Part of the help-seeking process
Overall, most studies used a measure of past behavior (48%). Next most common were measures of attitudes toward help-seeking (44%). There were 12% of studies that measured orientation, 12% that measured intentions, and 8% that measured current behavior. Almost a quarter of the studies (22%) measured more than one dimension, most often both attitude and past behavior. A small proportion of the studies (about 10%) used vignettes to examine hypothetical help-seeking attitudes or intentions. Vignettes allow people to anticipate what they would do if they were experiencing the symptoms described in the vignette. Such measures are useful in studies of nonclinical populations to attempt to determine what people who are not experiencing symptoms would do if they were to experience symptoms. Vignettes have been used more often in the Australian and New Zealand studies (about 20% of studies), possibly because the vignettes are often based on Jorm’s work on mental health literacy,33 which originated in Australia and is often incorporated as a predictive factor in studies of help-seeking.
Source of help
The majority of studies were of formal help-seeking behavior (66%) and a further 32% were of both formal and informal; only 2% were of informal help-seeking only. No studies generated by this review were directly related to self-help; studies with such a focus would be more likely to be generated by different search terms (ie, specifically “self-help”). Examining sources of help in more detail revealed that a wide range of sources of help were investigated and rarely were exactly the same sources of help examined over several studies. The most common terms used were:
Informal – most studies referred to friend and family, but also included parents, mother, father, peer, partner, relative, sibling, neighbor, colleague, social network, lay support, close friends
-
Formal – many studies used the generic term mental health professional, and also common were the specific terms of counselor, psychologist, and psychiatrist. Other terms included:
– clinical psychologist, social worker, therapist
– general practitioner, family doctor, family physician, doctor, nurse, pediatrician
– school counselor, guidance officer, teacher, school staff, school supports, school psychologist
– academic advisor, university counselor, student advisor, professor
– help-lines, phone help, Internet resources, website
– clergy, minister, traditional healer, faith healer, spiritual support, religious leader, folk healer, prayer, priest/minister/rabbi, spiritual healer, church member, religious counselor, chaplain
– work supports, manager
– herbalist, acupuncturist
– coach, youth worker, police
– mental health service, professional psychological help, health services centre, community mental health service, psychiatric outpatient clinic, primary health care, social agencies, support group, school health service, family counseling service, accident and emergency, psychiatric hospital, inpatient unit, outpatients.
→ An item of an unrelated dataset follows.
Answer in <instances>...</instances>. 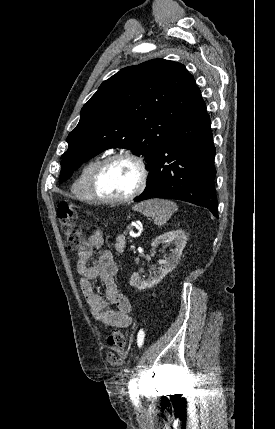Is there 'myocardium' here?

It is important to acknowledge that the distinction between formal and informal sources of help varies depending on the population group and context under consideration. For example, a traditional healer could be a critical source of formal health care in a traditional indigenous population group, but not so in a study of a mainstream urban “western” population. The great diversity of health care providers, other types of service providers, and different types of professionals, means that the terms “formal” or “professional” need to be fully explained within the context of the health care system being considered. The range of health, social, and community care services that are relevant to mental health care, which span primary, generalist, and specialist service sectors, means that every community has a unique service mix that must be adequately encompassed. In the mental health care context, it is important to distinguish formal service providers who have a clearly identified and specific professional mental health care role, such as a psychologist, from other professionals who might have a semiformal role in the help-seeking process, such as a teacher.
Problem type
For types of mental health issue, about half the studies (46%) listed more than one type of mental health problem as their focus. Those that listed only one problem type, most often used a generic term such as “mental health problem”. There were a small number of studies that focused on a very specific mental health problem or mental disorder (such as adult attention deficit hyperactivity disorder, eating disorder, schizophrenia). Table 1 shows the percentage of studies that focused on different types of mental health problems. Overwhelmingly, depression was the mental health problem that was most commonly studied. Studies using generic terms, such as “mental health problem”, “personal or emotional problem”, or “psychological or emotional distress”, comprised 35%. Anxiety was the most commonly studied specific mental health problem after depression. Suicide-related issues were a focus on 10% of studies. More serious mental illness, such as psychosis and schizophrenia, as well as use of the term “mental illness” were foci in a minority of studies. Similarly, alcohol and other drug use were in the minority, but this can be attributed to use of the specific search term “mental”.
Table 1.
Mental health issue | Percentage of studies |
---|---|
Depression | 30 |
Mental health problem | 19 |
Anxiety | 17 |
Personal/emotional problem | 15 |
Suicidal ideation/suicide/self-harm | 10 |
Psychosis/schizophrenia | 8 |
Alcohol or other drug use | 7 |
Psychological/emotional distress | 6 |
Mental illness | 5 |
Type of assistance
The specific type of assistance sought or provided was rarely made explicit. It was not specified what form of assistance was specifically sought in terms of issues like information, advice, therapy, and general support. In particular, the questionnaire-based studies did not drill down to this level of detail. Qualitative studies were more likely to investigate the type of assistance that was sought or received, although these were not rigorously described or categorized.
Time frame
In the vast majority of studies, the time frame was either not specified in the measure or not made clear in the study methodology (70%). Just over 1% of all studies had a one- week time frame; 3% had a time frame of one month; 5% had a time frame of 2–6 months; 16% had a time frame of 12 months; 3% had around a time frame of 2 years; and 3% had a lifetime time frame.
Discussion
Overall, the main conclusions to be drawn from this review are that no clear definition of help-seeking has been applied within this literature area and there are no agreed and well developed measures in common use. This is despite a very large number of publications in the area and rapidly growing interest in the field.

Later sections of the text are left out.